Even though HTML looks like XML1 and some pages are carefully constructed to be XML, most HTML is generally broken in ways that cause an XML parser to reject the entire page of HTML as improperly formed.

There are a number of Python libraries which can help you parse HTML and extract data from the pages. Each of the libraries has its strengths and weaknesses and you can pick one based on your needs.

As an example, we will simply parse some HTML input and extract links using the BeautifulSoup library. BeautifulSoup tolerates highly flawed HTML and still lets you easily extract the data you need. You can download and install the BeautifulSoup code from:

[https://pypi.python.org/pypi/beautifulsoup4](https://pypi.python.org/pypi/beautifulsoup4)

Information on installing BeautifulSoup with the Python Package Index tool **pip** is available at:

[https://packaging.python.org/tutorials/installing-packages/](https://packaging.python.org/tutorials/installing-packages/)

We will use **urllib** to read the page and then use **BeautifulSoup** to extract the **href** attributes from the anchor (**a**) tags.

```python
# To run this, you can install BeautifulSoup
# https://pypi.python.org/pypi/beautifulsoup4

# Or download the file
# http://www.py4e.com/code3/bs4.zip
# and unzip it in the same directory as this file

import urllib.request, urllib.parse, urllib.error
from bs4 import BeautifulSoup
import ssl

# Ignore SSL certificate errors
ctx = ssl.create_default_context()
ctx.check_hostname = False
ctx.verify_mode = ssl.CERT_NONE

url = input('Enter - ')
html = urllib.request.urlopen(url, context=ctx).read()
soup = BeautifulSoup(html, 'html.parser')

# Retrieve all of the anchor tags
tags = soup('a')
for tag in tags:
    print(tag.get('href', None))
```    

--------------------
# Sample program

```python
from urllib.request import urlopen
from bs4 import BeautifulSoup
import ssl

# Ignore SSL certificate errors
ctx = ssl.create_default_context()
ctx.check_hostname = False
ctx.verify_mode = ssl.CERT_NONE

url = "https://docs.python.org"
html = urlopen(url, context=ctx).read()
soup = BeautifulSoup(html, "html.parser")

# Retrieve all of the anchor tags
tags = soup('a')
for tag in tags:
    # Look at the parts of a tag
    print('TAG:', tag)
    print('URL:', tag.get('href', None))
    print('Contents:', tag.contents[0])
    print('Attrs:', tag.attrs)
    break
```    

---------
# Assignment

### Scraping Numbers from HTML using BeautifulSoup

- Sample data: http://py4e-data.dr-chuck.net/comments_42.html (Sum=2553)
- Actual data: http://py4e-data.dr-chuck.net/comments_283373.html (Sum ends with 92)

**Data Format**

The file is a table of names and comment counts.
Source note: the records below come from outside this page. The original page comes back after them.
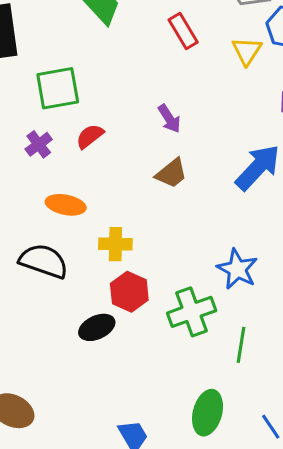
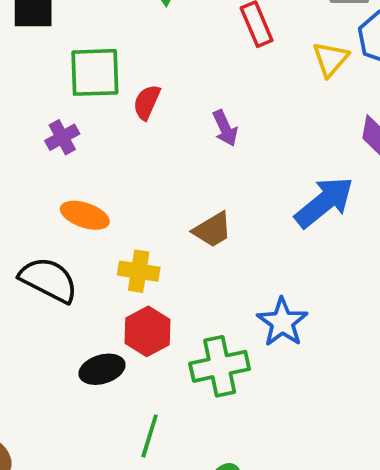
red semicircle: (90, 136) -> (147, 102), moved, turned -36
brown trapezoid: (171, 173) -> (212, 230), moved
green line: (241, 345) -> (150, 436), moved

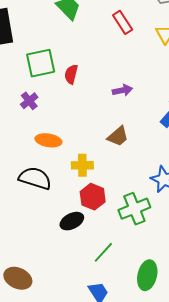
purple arrow: (225, 128) -> (122, 90), moved, turned -66
green line: (150, 436) -> (103, 252), turned 35

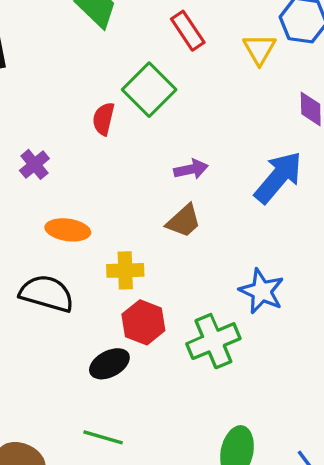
green square: (41, 63) -> (149, 90), moved, turned -32
purple arrow: (122, 90) -> (191, 169), moved
green line: (103, 252) -> (103, 437), moved, turned 65

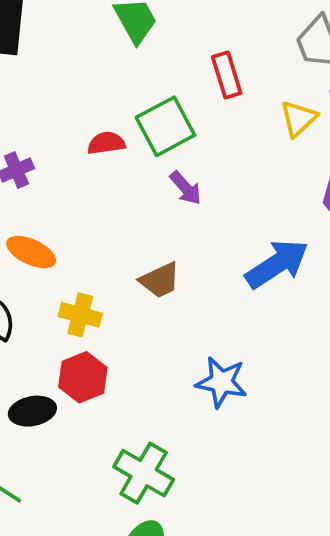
red semicircle: (104, 119) -> (106, 143), turned 52
purple arrow: (191, 169) -> (186, 188), moved, turned 44
blue star: (262, 291) -> (222, 382), turned -30
green cross: (213, 341) -> (144, 473), moved, turned 36

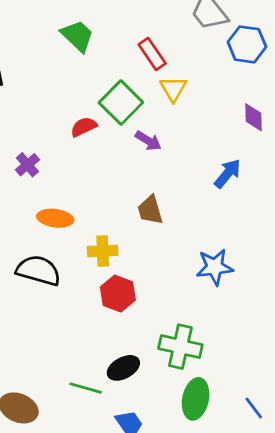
yellow triangle: (298, 119) -> (173, 89), moved
blue arrow: (277, 264) -> (228, 174), size x0.7
brown trapezoid: (160, 280) -> (150, 210), turned 116
black ellipse: (32, 411) -> (123, 368), moved

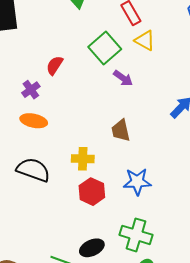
yellow triangle: (173, 89) -> (145, 40), turned -35
red semicircle: (84, 127) -> (55, 65), moved, turned -36
orange ellipse: (55, 218) -> (34, 121), moved
blue star: (215, 267) -> (137, 182), moved

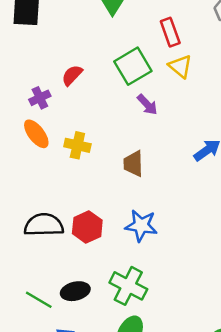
orange ellipse: (34, 121) -> (36, 134), turned 30
yellow cross: (83, 159) -> (77, 145), moved
black semicircle: (33, 170) -> (44, 225), moved, turned -32

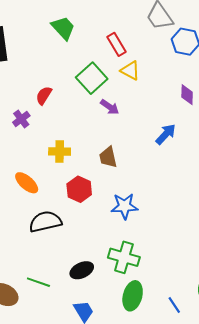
orange ellipse: (36, 134) -> (27, 183), moved
red hexagon: (87, 227) -> (79, 189), moved
green line: (39, 300) -> (38, 282), moved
You can ignore most of the data in the file except for lines like the following:

```HTML
<tr><td>Modu</td><td><span class="comments">90</span></td></tr>
<tr><td>Kenzie</td><td><span class="comments">88</span></td></tr>
<tr><td>Hubert</td><td><span class="comments">87</span></td></tr>
```

You are to find all the <span> tags in the file and pull out the numbers from the tag and sum the numbers.
    
    
**Sample Code**

```python
from urllib.request import urlopen
from bs4 import BeautifulSoup
import ssl

# Ignore SSL certificate errors
ctx = ssl.create_default_context()
ctx.check_hostname = False
ctx.verify_mode = ssl.CERT_NONE

url = "http://py4e-data.dr-chuck.net/comments_42.html"
html = urlopen(url, context=ctx).read()
soup = BeautifulSoup(html, "html.parser")

# Retrieve all of the anchor tags
tags = soup('a')
for tag in tags:
    # Look at the parts of a tag
    print('TAG:', tag)
    print('URL:', tag.get('href', None))
    print('Contents:', tag.contents[0])
    print('Attrs:', tag.attrs)
    break  
``` 

You need to adjust this code to look for span tags and pull out the text content of the span tag, convert them to integers and add them up to complete the assignment.